** PROBLEM **
The answer should be each line of the records that contains the word "Burlada"; please copy them all.

** THE DATA **
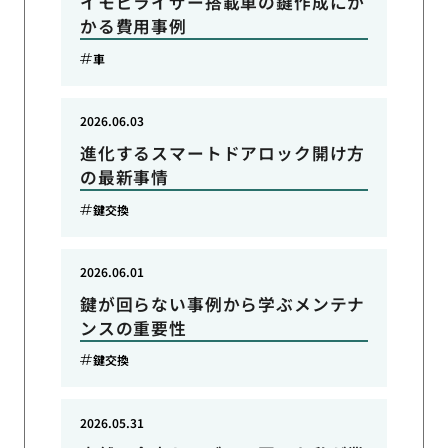
イモビライザー搭載車の鍵作成にか
かる費用事例
車
2026.06.03
進化するスマートドアロック開け方
の最新事情
鍵交換
2026.06.01
鍵が回らない事例から学ぶメンテナ
ンスの重要性
鍵交換
2026.05.31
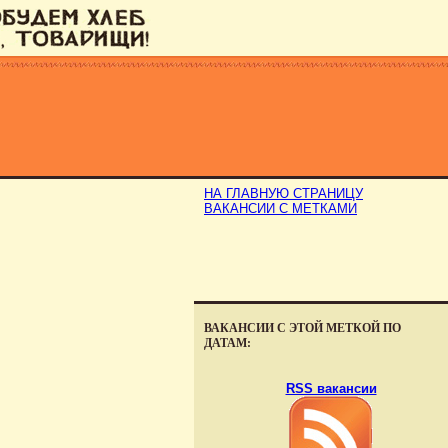
НА ГЛАВНУЮ СТРАНИЦУ
ВАКАНСИИ С МЕТКАМИ
ВАКАНСИИ С ЭТОЙ МЕТКОЙ ПО
ДАТАМ:
RSS вакансии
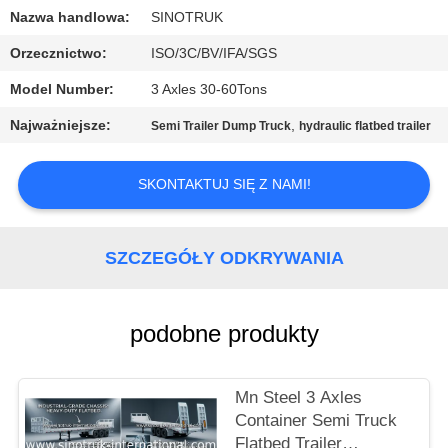
Nazwa handlowa:
SINOTRUK
KONTROLA
Orzecznictwo:
ISO/3C/BV/IFA/SGS
JAKOŚCI
Model Number:
3 Axles 30-60Tons
Najważniejsze:
,
Semi Trailer Dump Truck
hydraulic flatbed trailer
SKONTAKTUJ
SIĘ
SKONTAKTUJ SIĘ Z NAMI!
Z
NAMI
SZCZEGÓŁY ODKRYWANIA
POPROŚ
O
podobne produkty
WYCENĘ
Mn Steel 3 Axles
Container Semi Truck
SITEMAP
Flatbed Trailer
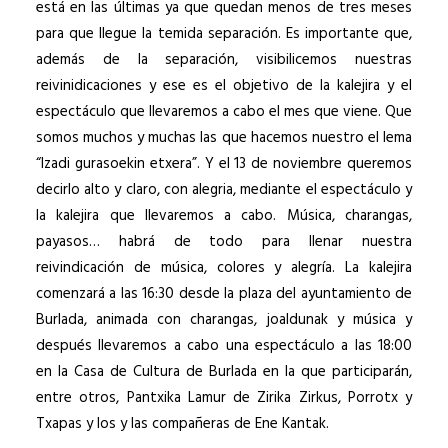
está en las últimas ya que quedan menos de tres meses
para que llegue la temida separación. Es importante que,
además de la separación, visibilicemos nuestras
reivinidicaciones y ese es el objetivo de la kalejira y el
espectáculo que llevaremos a cabo el mes que viene. Que
somos muchos y muchas las que hacemos nuestro el lema
“Izadi gurasoekin etxera”. Y el 13 de noviembre queremos
decirlo alto y claro, con alegria, mediante el espectáculo y
la kalejira que llevaremos a cabo. Música, charangas,
payasos… habrá de todo para llenar nuestra
reivindicación de música, colores y alegría. La kalejira
comenzará a las 16:30 desde la plaza del ayuntamiento de
Burlada, animada con charangas, joaldunak y música y
después llevaremos a cabo una espectáculo a las 18:00
en la Casa de Cultura de Burlada en la que participarán,
entre otros, Pantxika Lamur de Zirika Zirkus, Porrotx y
Txapas y los y las compañeras de Ene Kantak.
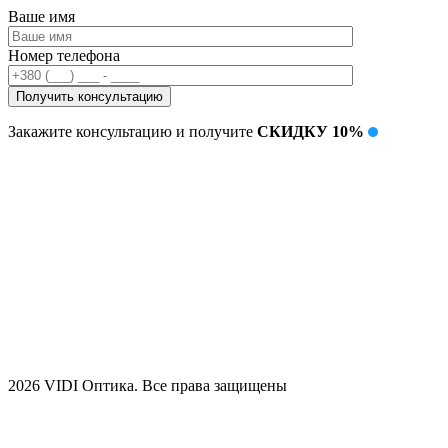
Ваше имя
Номер телефона
Закажите консультацию и получите
СКИДКУ 10%
2026 VIDI Оптика. Все права защищены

** ANSWER BOX **
Burlada, animada con charangas, joaldunak y música y
en la Casa de Cultura de Burlada en la que participarán,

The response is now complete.